Tip of the Month: 10 Warning Signs of Potentially Problematic Clients
In October and November, I offered tips for attorneys who are considering opening their own law firms. One of the challenges all attorneys face is client development and relations, but this is especially true for those who open their own firms.
The success of a new firm depends on building a good client base. In the early stages of a new firm, many attorneys are too concerned about signing up new clients and often ignore warning signs. While it's nice to have business, problem clients can cause more harm than good.
During your initial consultation with the potential client, pay attention to the following red flags:
1. The potential client argues with you because he/she does not agree with your legal opinion.
2. The potential client appears to listen/take legal advice from a non-lawyer friend (or family member) and values this advice over your opinion.
3. The potential client has a friend (or family member) who got $____ (fill in a large dollar amount!) for a similar case and, therefore, does not agree with your damages assessment.
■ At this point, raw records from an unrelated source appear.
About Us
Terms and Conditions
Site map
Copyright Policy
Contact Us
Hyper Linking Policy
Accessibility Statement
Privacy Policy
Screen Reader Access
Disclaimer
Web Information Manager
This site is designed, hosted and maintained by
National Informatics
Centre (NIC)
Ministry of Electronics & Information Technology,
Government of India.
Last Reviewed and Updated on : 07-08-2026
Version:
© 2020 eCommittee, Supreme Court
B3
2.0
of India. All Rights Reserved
4. The potential client conducts his/her own legal research on Google.
5. The potential client has gone through two or more attorneys in the current matter.
6. The potential client insults you or repeatedly questions your skill level and competence during the initial meeting.
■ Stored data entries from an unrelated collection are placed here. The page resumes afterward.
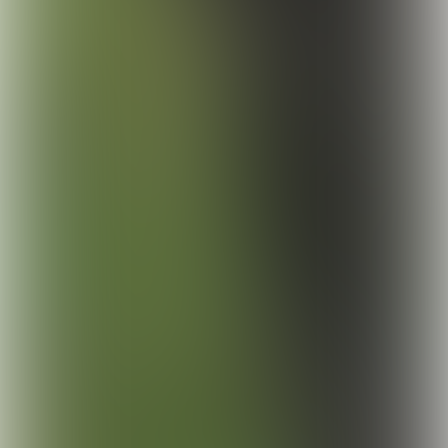
© Chantal Arnts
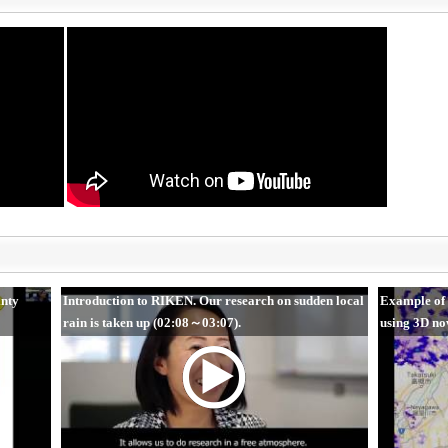
inty
Introduction to RIKEN. Our research on sudden local
Example of 
rain is taken up (02:08～03:07).
using 3D no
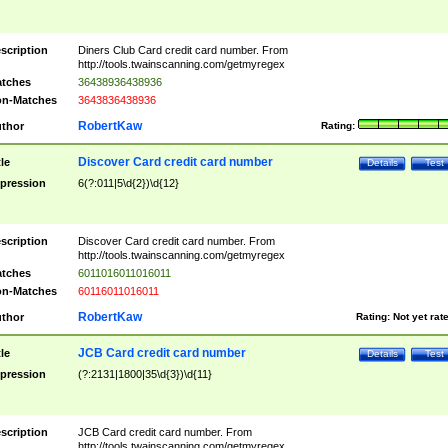
scription
Diners Club Card credit card number. From
http://tools.twainscanning.com/getmyregex
tches
36438936438936
n-Matches
3643836438936
RobertKaw
thor
Rating:
Discover Card credit card number
tle
Details
Test
pression
6(?:011|5\d{2})\d{12}
scription
Discover Card credit card number. From
http://tools.twainscanning.com/getmyregex
tches
6011016011016011
n-Matches
60116011016011
RobertKaw
thor
Rating:
Not yet rat
JCB Card credit card number
tle
Details
Test
pression
(?:2131|1800|35\d{3})\d{11}
scription
JCB Card credit card number. From
http://tools.twainscanning.com/getmyregex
7. The potential client wants to help with legal research (or any other task) in order to reduce legal fees.
8. The potential client talks about "getting even" with the opposing party and how he/she is "going to make them pay."
9. After the initial consultation, you discover that the potential client was not 100% truthful with you.
10. The potential client is difficult to contact and/or does not return telephone calls or e-mails.
Not all potential clients who raise one of these red flags turn out to be problem clients. However, if you notice more than one of these red flags in an initial consultation or telephone call, you should seriously weigh the risks and benefits of representing the person.